[Extracted page text data]
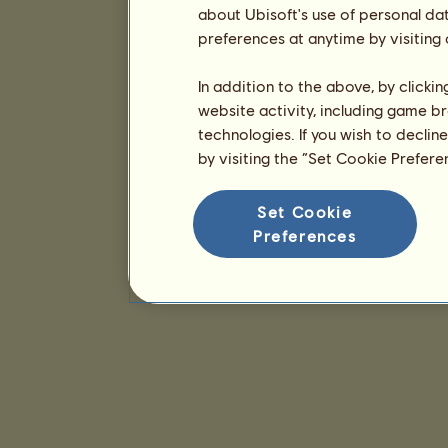
about Ubisoft's use of personal da
preferences at anytime by visiting
In addition to the above, by clicki
website activity, including game br
technologies. If you wish to declin
by visiting the “Set Cookie Prefer
Set Cookie
Preferences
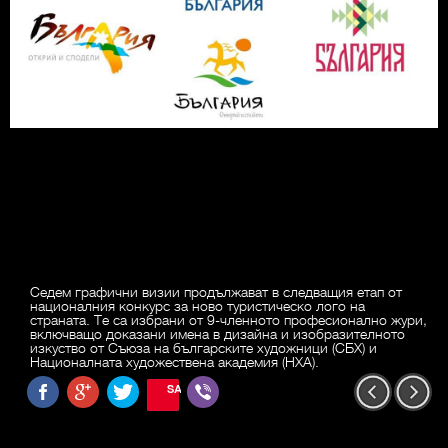
Седем графични визии продължават в следващия етап от
националния конкурс за ново туристическо лого на
страната. Те са избрани от 9-членното професионално жури,
включващо доказани имена в дизайна и изобразителното
изкуство от Съюза на българските художници (СБХ) и
Националната художествена академия (НХА).
SAVE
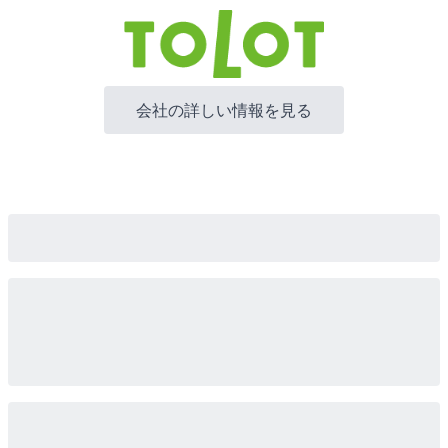
会社の詳しい情報を見る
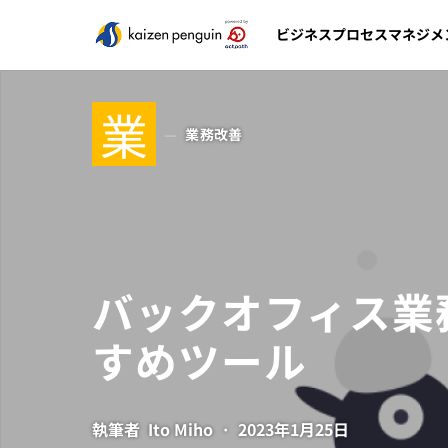
ビジネスプロセスマネジメ
業
業務改善
バックオフィス業
すめツール
執筆者
Ito Miho
2023年1月25日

* _What is required_: Report the count, and only the count, of lines in the records above that contain "visiting".

* _Output_: 2